Zuvor jedoch geben sich im Saal illustere Vertreter verschiedenster Stile die Mikros in die Hand. Auch hier herrscht kein Biedersinn: Der honorige Veteran Chris Barber macht mit seinem Dixie-Swing zwar die unmodernste Musik, die man sich vorstellen kann, aber als man ihn als "Mythos" ansagt, wehrt sich der Posaunist: Mythos? "I'm real", ruft er und gibt eigene Evergreens oder Stücke von Duke Ellington zum Besten - mit einer Lässigkeit, die man wohl nur erreicht, wenn man ein gutes halbes Jahrhundert Bühnenerfahrung auf dem Buckel hat.

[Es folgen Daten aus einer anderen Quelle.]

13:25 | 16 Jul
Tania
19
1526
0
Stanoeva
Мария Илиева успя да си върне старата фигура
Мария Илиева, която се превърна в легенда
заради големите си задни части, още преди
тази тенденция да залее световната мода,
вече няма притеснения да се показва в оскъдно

Den größten Paukenschlag gibt es jedoch ganz zu Beginn. Der jugendliche Martin Grubinger entfacht auf allerlei Perkussioninstrumenten einen Wirbel, dass einem Hören und Sehen vergeht. Zusammen mit seinem Vater, Martin Grubinger sen., steigert er die Polyrhythmen auf Marimba, Conga oder einfacher Ministranten-Schelle schließlich in einen regelrecht psychedelischen Strudel. Eine hypnotische Qualität, die Joja Wendt in seiner eigenen Darbietung als Boogie-Woogie-Pianist trotz technischer Finessen und charmantem Witz nicht erreichen kann.

Quadro Nuevo aus Rosenheim wiederum sind eine Bank. Mit "Tu vuò fà l'Americano" beginnt das Quartett eine Reise, auf der ganz selbstverständlich ein kubanischer Walzer neben einem italienischen Schlager der 30er-Jahre steht. Diese zerknautschten musikalischen Weltbürger lassen dabei wie achtlos eine Virtuosität aufblitzen, an der man sich schwer satt hören kann.